Тетя Сью нежно улыбнулась своей племяннице, отметив яркий румянец, который еще больше подчеркивал красоту ее лица, прекрасные глаза, маленькие, изящные руки, нервно сжимающие новую дамскую сумочку, которую она ей купила.
– О, поезжай, дорогая. Таксист погрузил твой багаж и ждет тебя.
– До свидания, – повторила Эллин, на секунду крепко обняв тетю. – Я рада, что Джинкс сейчас в школе. Она бы плакала, желая поехать со мной, и я чувствовала бы себя отвратительно. Скажите, что я буду посылать ей много цветных открыток и привезу подарок для нее.
– Я все это сделаю. Желаю тебе прекрасно провести время, дорогая.
Следующие несколько часов были подобны мечте. Сначала аэропорт, откуда Эллин вылетела в Венецию, где туристическая компания организовала экскурсию по городу, после которой Эллин и остальные участники путешествия на речном трамвайчике были доставлены на набережную, где в лучах солнца сияла «Кассиллия» – огромный, безупречно чистый корабль. Каждого пассажира приветствовали улыбающиеся помощники капитана, как только он ступал со сходней на корабль. Стюард провел Эллин к ее каюте, в которой, естественно, был иллюминатор и роскошный диван-кровать вместо койки. Здесь также имелись персональная душевая, просторный шкаф и туалетный столик.
Поскольку было уже половина седьмого, у нее оставалась возможность только распаковать вещи и переодеться к обеду. Пока она занималась этим в роскоши первоклассной каюты, она снова подумала об Эстелле. Та определенно держала свою марку: удобства второго класса были не для нее. Наслаждаясь этой временной роскошью, Эллин не могла не думать о том, что это скорее всего в первый и последний раз в ее жизни.
Молодая супружеская пара уже сидела за ее столиком, когда она вошла в обеденный салон парохода. Они представились как Джим и Донна Вилдинг, и, помня свое временное имя, Эллин сказала им, что она Эстелла Марсленд.
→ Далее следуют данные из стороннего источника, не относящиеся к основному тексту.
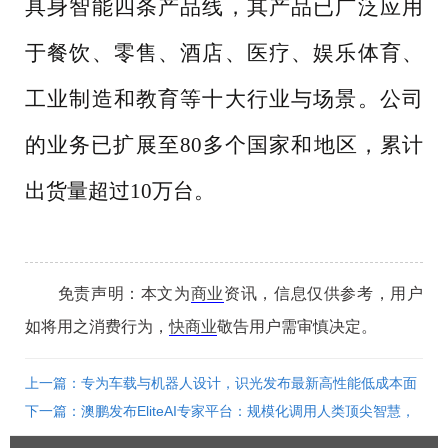
具身智能四条产品线，其产品已广泛应用
于餐饮、零售、酒店、医疗、娱乐体育、
工业制造和教育等十大行业与场景。公司
的业务已扩展至80多个国家和地区，累计
出货量超过10万台。
免责声明：本文为
商业
资讯，信息仅供参考，用户
如将用之消费行为，
快商业
敬告用户需审慎决定。
上一篇：专为车载与机器人设计，识光发布最新高性能低成本面
阵SPAD-SoC SA100
下一篇：澳鹏发布EliteAI专家平台：规模化调用人类顶尖智慧，
重塑AI数据生产力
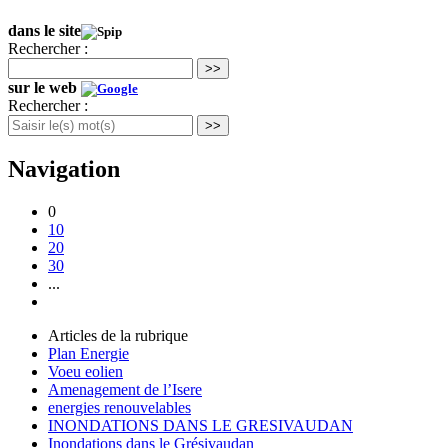
dans le site
Rechercher :
>>
sur le web
Rechercher :
>>
Navigation
0
10
20
30
...
Articles de la rubrique
Plan Energie
Voeu eolien
Amenagement de l’Isere
energies renouvelables
INONDATIONS DANS LE GRESIVAUDAN
Inondations dans le Grésivaudan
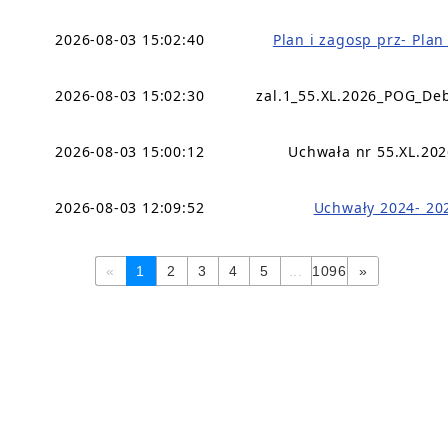
2026-08-03 15:02:40
Plan i zagosp prz- Pla
2026-08-03 15:02:30
zal.1_55.XL.2026_POG_De
2026-08-03 15:00:12
Uchwała nr 55.XL.202
2026-08-03 12:09:52
Uchwały 2024- 20
«
1
2
3
4
5
...
1096
»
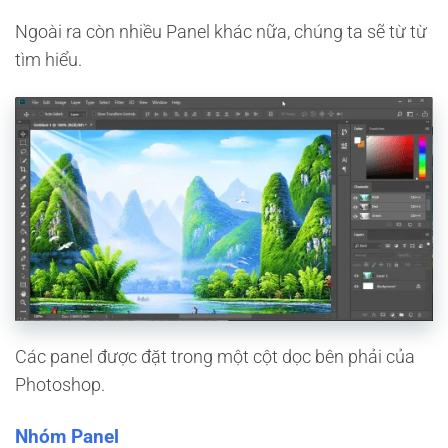
Ngoài ra còn nhiều Panel khác nữa, chúng ta sẽ từ từ
tìm hiểu.
Các panel được đặt trong một cột dọc bên phải của
Photoshop.
Nhóm Panel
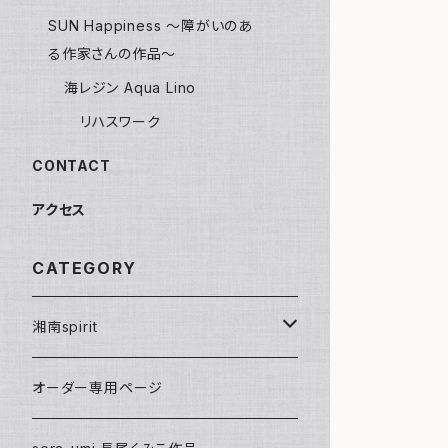
SUN Happiness ～障がいのあ
る作家さんの作品～
海レジン Aqua Lino
リハスワーク
CONTACT
アクセス
CATEGORY
湘南spirit
ポストカード
オーダー専用ページ
グリーティングカード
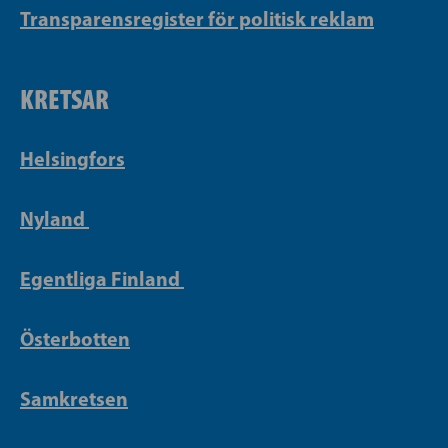
Transparensregister för politisk reklam
KRETSAR
Helsingfors
Nyland
Egentliga Finland
Österbotten
Samkretsen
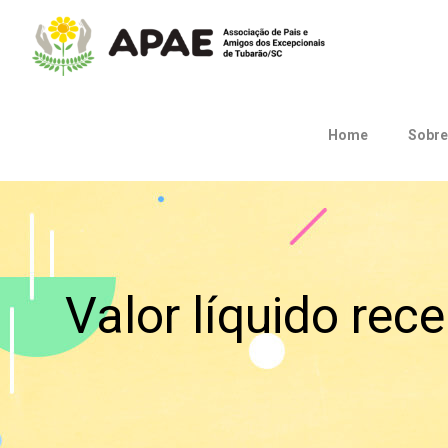
Home
Sobre
Valor líquido rec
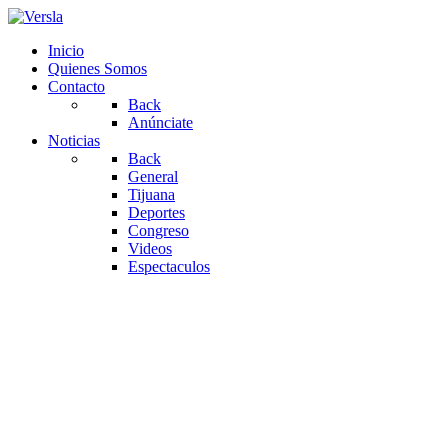
Inicio
Quienes Somos
Contacto
Back
Anúnciate
Noticias
Back
General
Tijuana
Deportes
Congreso
Videos
Espectaculos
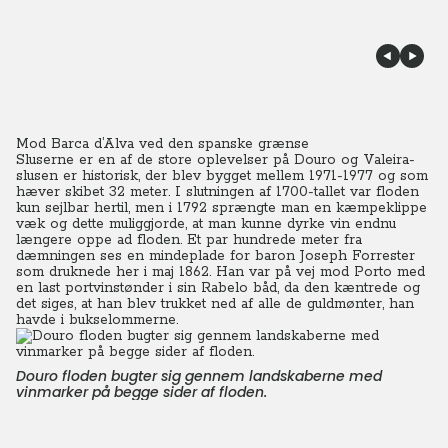
Mod Barca d’Alva ved den spanske grænse
Sluserne er en af de store oplevelser på Douro og Valeira-
slusen er historisk, der blev bygget mellem 1971-1977 og som
hæver skibet 32 meter. I slutningen af 1700-tallet var floden
kun sejlbar hertil, men i 1792 sprængte man en kæmpeklippe
væk og dette muliggjorde, at man kunne dyrke vin endnu
længere oppe ad floden.
Et par hundrede meter fra
dæmningen ses en mindeplade for baron Joseph Forrester
som druknede her i maj 1862. Han var på vej mod Porto med
en last portvinstønder i sin Rabelo båd, da den kæntrede og
det siges, at han blev trukket ned af alle de guldmønter, han
havde i bukselommerne.
Douro floden bugter sig gennem landskaberne med
vinmarker på begge sider af floden.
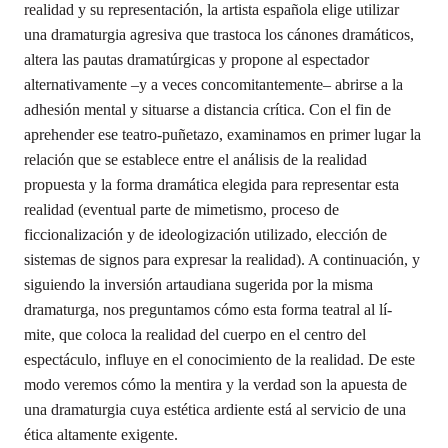
realidad y su representación, la artista española elige utilizar
una dramaturgia agresiva que trastoca los cánones dramáticos,
altera las pautas dramatúrgicas y propone al espectador
alternativamente –y a veces concomitantemente– abrirse a la
adhesión mental y situarse a distancia crítica. Con el fin de
aprehender ese teatro-puñetazo, examinamos en primer lugar la
relación que se establece entre el análisis de la realidad
propuesta y la forma dramática elegida para representar esta
realidad (eventual parte de mimetismo, proceso de
ficcionalización y de ideologización utilizado, elección de
sistemas de signos para expresar la realidad). A continuación, y
siguiendo la inversión artaudiana sugerida por la misma
dramaturga, nos preguntamos cómo esta forma teatral al lí-
mite, que coloca la realidad del cuerpo en el centro del
espectáculo, influye en el conocimiento de la realidad. De este
modo veremos cómo la mentira y la verdad son la apuesta de
una dramaturgia cuya estética ardiente está al servicio de una
ética altamente exigente.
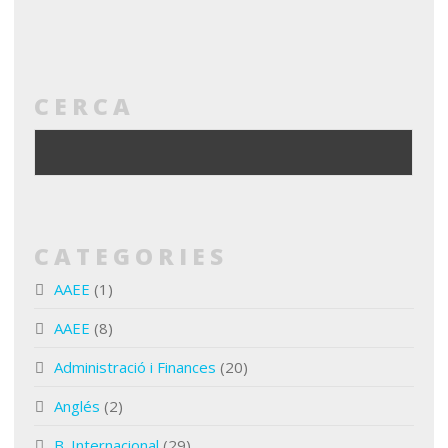
CERCA
CATEGORIES
AAEE
(1)
AAEE
(8)
Administració i Finances
(20)
Anglés
(2)
B. Internacional
(29)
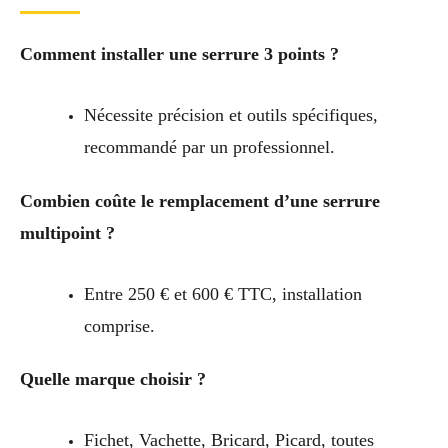
Comment installer une serrure 3 points ?
Nécessite précision et outils spécifiques,
recommandé par un professionnel.
Combien coûte le remplacement d’une serrure
multipoint ?
Entre 250 € et 600 € TTC, installation
comprise.
Quelle marque choisir ?
Fichet, Vachette, Bricard, Picard, toutes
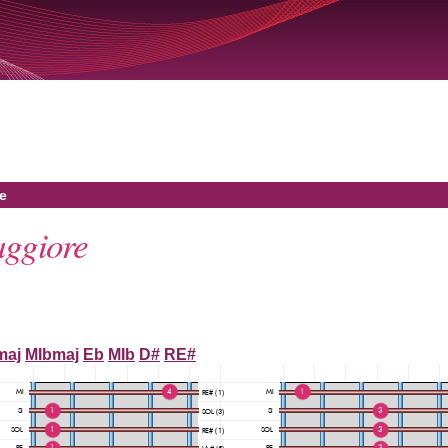
e
ggiore
maj
MIbmaj
Eb
MIb
D#
RE#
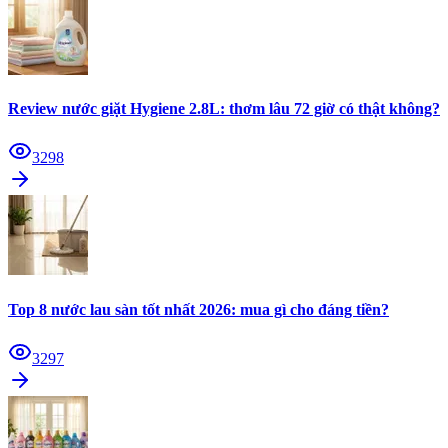
Review nước giặt Hygiene 2.8L: thơm lâu 72 giờ có thật không?
3298
Top 8 nước lau sàn tốt nhất 2026: mua gì cho đáng tiền?
3297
Они втроем поболтали некоторое время, и Донна предсказала, что четвертым за их столом окажется какой-нибудь молодой человек.
– Они всегда так рассаживают пассажиров, – улыбнулась она. – Джим и я встретили друг друга именно таким образом. – Она замолчала и посмотрела, как официант показал темноволосому молодому человеку на свободное место за их столиком. – Я говорила вам, – засмеялась Донна, когда мужчина сел за их стол. Его звали Хэл, и поскольку он оказался очень общительным, все четверо непринужденно болтали за обедом, а когда он закончился, Хэл предложил держаться всем вместе во время круиза, составив дружную четверку. Джим и Донна моментально согласились, но Эллин испытала приступ раздражения, так как она не хотела, чтобы этот молодой человек болтался около нее в течение всего круиза. Тетя Сью предупреждала ее о возможности оказаться в таком положении.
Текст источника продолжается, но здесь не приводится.